» PROMPT:
Word for word, set down every line of the entries below from the line with "ojo, que en" to the line with "mito de lo ilimitado", including both, and no other line.

Collected data
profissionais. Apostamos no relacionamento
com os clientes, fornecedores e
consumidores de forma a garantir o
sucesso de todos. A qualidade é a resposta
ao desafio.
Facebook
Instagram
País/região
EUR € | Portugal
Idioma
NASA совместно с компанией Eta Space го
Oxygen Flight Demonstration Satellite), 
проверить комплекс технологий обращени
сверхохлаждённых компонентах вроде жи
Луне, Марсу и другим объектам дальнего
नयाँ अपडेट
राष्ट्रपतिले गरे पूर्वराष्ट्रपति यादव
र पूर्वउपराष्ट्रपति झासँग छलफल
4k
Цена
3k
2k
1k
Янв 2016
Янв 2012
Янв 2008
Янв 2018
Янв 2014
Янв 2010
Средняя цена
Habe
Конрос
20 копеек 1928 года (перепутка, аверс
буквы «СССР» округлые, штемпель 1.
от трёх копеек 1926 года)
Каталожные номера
...
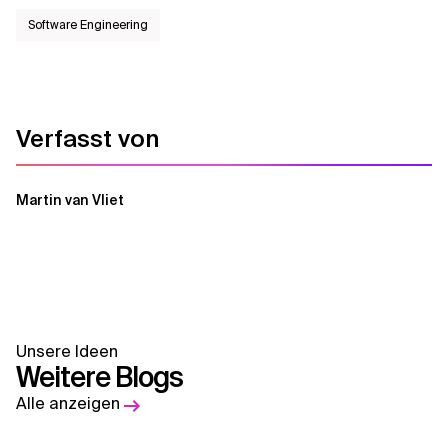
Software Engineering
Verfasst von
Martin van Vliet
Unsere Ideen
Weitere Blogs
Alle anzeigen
* * *
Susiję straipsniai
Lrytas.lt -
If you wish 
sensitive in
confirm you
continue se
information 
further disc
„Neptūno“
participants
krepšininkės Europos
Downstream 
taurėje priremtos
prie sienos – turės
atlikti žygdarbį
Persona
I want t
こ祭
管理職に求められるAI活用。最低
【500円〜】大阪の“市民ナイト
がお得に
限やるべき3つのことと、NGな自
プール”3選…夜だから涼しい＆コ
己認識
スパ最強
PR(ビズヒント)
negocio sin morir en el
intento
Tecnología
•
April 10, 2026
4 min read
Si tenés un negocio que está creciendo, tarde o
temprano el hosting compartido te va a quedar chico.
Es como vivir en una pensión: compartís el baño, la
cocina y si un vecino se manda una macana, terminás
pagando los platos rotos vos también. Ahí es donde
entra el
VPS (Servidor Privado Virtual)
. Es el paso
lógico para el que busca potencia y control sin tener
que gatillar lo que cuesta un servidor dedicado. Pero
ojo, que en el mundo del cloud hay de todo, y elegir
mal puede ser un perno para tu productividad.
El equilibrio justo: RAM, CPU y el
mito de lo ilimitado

» FINISHED TASK:
ojo, que en el mundo del cloud hay de todo, y elegir
mal puede ser un perno para tu productividad.
El equilibrio justo: RAM, CPU y el
mito de lo ilimitado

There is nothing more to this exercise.